Top of Given information

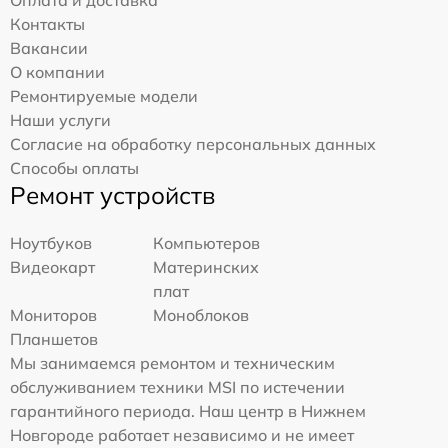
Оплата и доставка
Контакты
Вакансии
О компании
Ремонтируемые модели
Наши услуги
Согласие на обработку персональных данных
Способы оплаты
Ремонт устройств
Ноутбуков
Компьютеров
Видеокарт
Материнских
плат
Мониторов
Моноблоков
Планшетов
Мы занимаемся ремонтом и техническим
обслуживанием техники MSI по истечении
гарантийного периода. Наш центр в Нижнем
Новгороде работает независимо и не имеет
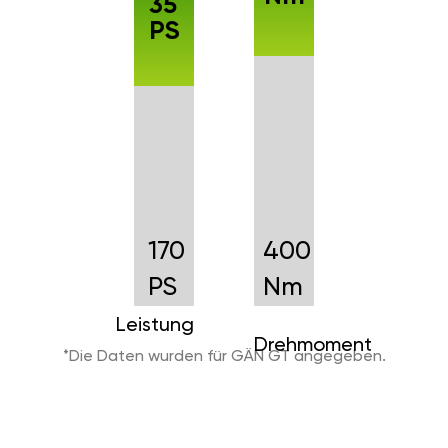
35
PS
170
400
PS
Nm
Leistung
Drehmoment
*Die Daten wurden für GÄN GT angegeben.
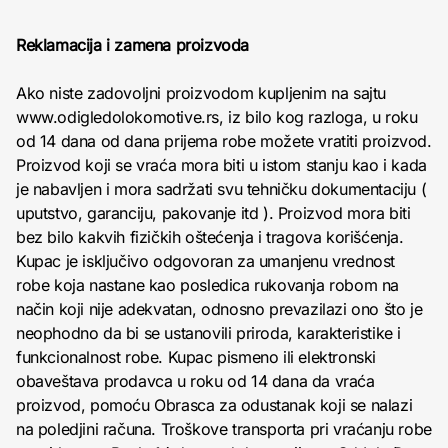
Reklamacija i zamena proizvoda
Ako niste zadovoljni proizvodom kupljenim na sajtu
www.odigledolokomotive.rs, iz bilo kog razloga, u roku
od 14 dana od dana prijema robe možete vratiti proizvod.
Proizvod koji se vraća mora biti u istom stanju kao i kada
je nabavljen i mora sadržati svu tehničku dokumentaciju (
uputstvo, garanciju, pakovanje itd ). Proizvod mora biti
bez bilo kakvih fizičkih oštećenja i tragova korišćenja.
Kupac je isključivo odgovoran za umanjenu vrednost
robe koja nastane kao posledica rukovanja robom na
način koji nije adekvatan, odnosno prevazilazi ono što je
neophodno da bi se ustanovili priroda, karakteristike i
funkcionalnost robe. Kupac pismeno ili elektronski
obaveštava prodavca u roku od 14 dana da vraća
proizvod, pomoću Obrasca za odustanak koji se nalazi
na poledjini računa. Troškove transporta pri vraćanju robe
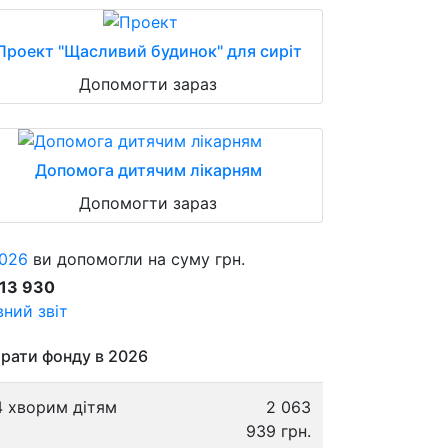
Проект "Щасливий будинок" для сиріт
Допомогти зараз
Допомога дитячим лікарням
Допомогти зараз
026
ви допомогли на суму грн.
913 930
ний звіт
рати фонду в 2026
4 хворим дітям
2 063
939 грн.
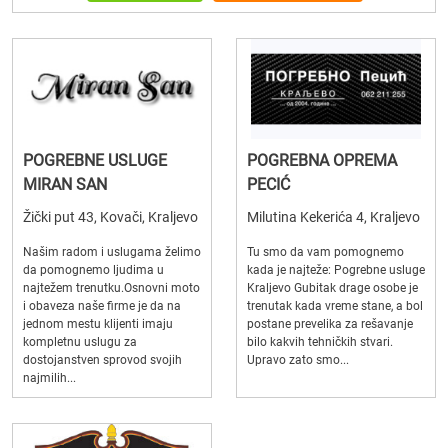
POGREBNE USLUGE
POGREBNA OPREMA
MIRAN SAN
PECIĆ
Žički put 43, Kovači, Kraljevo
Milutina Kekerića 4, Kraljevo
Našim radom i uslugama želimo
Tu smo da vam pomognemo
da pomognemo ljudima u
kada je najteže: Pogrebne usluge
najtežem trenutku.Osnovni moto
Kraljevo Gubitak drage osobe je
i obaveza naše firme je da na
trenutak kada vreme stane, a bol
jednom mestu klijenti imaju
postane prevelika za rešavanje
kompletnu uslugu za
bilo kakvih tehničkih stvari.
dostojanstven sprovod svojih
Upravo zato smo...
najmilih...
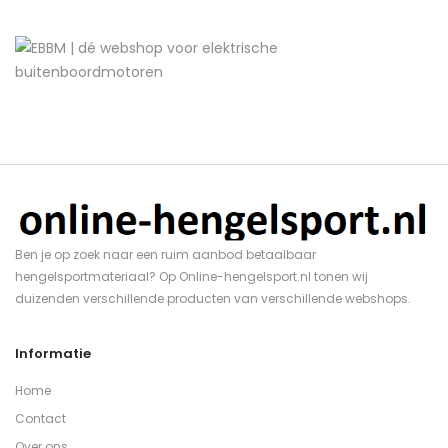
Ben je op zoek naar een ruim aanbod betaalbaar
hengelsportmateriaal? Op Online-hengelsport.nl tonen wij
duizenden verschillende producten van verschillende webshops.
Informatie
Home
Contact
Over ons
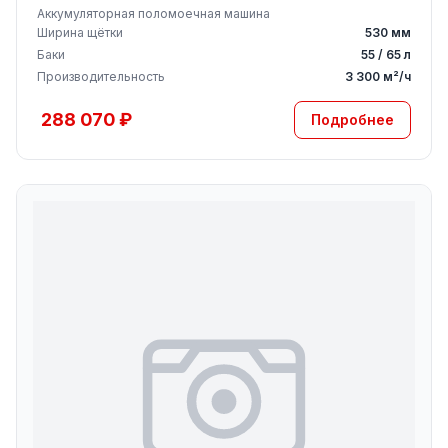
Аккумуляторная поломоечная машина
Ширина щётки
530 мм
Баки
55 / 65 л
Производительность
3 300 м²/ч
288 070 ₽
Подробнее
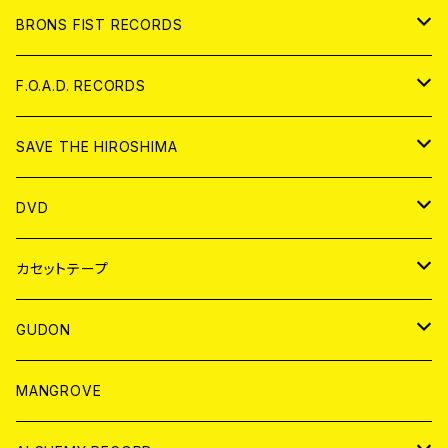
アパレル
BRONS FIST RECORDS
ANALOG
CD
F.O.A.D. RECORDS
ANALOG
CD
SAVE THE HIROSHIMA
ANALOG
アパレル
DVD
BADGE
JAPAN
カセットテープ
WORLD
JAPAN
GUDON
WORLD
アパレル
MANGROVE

Bottom of Given information
Top of Given information

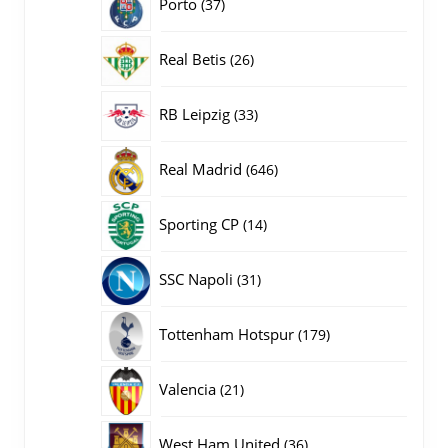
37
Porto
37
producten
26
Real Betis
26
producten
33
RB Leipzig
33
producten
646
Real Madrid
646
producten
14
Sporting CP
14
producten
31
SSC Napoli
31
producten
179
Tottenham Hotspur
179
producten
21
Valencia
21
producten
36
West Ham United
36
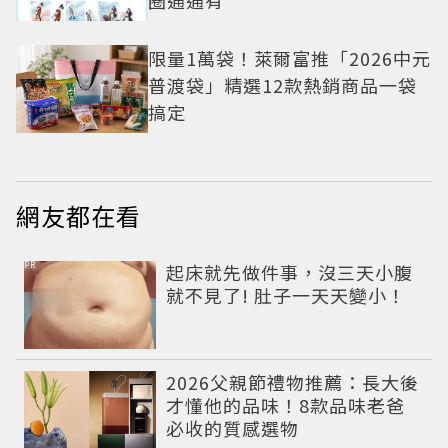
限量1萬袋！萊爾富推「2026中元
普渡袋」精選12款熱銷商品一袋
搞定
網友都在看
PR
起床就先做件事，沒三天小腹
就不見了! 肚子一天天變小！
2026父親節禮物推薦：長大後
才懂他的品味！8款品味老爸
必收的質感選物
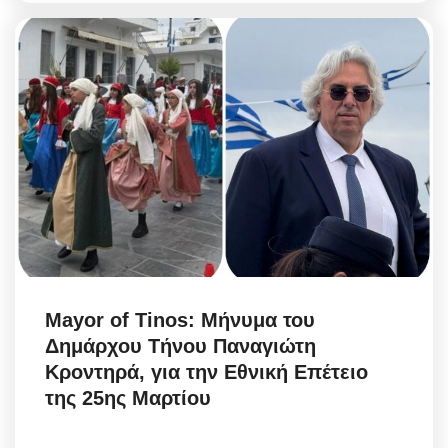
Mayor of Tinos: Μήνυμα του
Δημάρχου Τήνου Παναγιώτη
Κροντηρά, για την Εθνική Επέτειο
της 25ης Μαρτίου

Bottom of Given information

When you reach the line with "Оплата и доставка" in the records above, start writing out each line exactly, and stop after the line with "funkcionalnost robe. Kupac". Pictures stay out.

**Your response**.
Оплата и доставка
Контакты
Вакансии
О компании
Ремонтируемые модели
Наши услуги
Согласие на обработку персональных данных
Способы оплаты
Ремонт устройств
Ноутбуков
Компьютеров
Видеокарт
Материнских
плат
Мониторов
Моноблоков
Планшетов
Мы занимаемся ремонтом и техническим
обслуживанием техники MSI по истечении
гарантийного периода. Наш центр в Нижнем
Новгороде работает независимо и не имеет
35
PS
170
400
PS
Nm
Leistung
Drehmoment
*Die Daten wurden für GÄN GT angegeben.
Reklamacija i zamena proizvoda
Ako niste zadovoljni proizvodom kupljenim na sajtu
www.odigledolokomotive.rs, iz bilo kog razloga, u roku
od 14 dana od dana prijema robe možete vratiti proizvod.
Proizvod koji se vraća mora biti u istom stanju kao i kada
je nabavljen i mora sadržati svu tehničku dokumentaciju (
uputstvo, garanciju, pakovanje itd ). Proizvod mora biti
bez bilo kakvih fizičkih oštećenja i tragova korišćenja.
Kupac je isključivo odgovoran za umanjenu vrednost
robe koja nastane kao posledica rukovanja robom na
način koji nije adekvatan, odnosno prevazilazi ono što je
neophodno da bi se ustanovili priroda, karakteristike i
funkcionalnost robe. Kupac pismeno ili elektronski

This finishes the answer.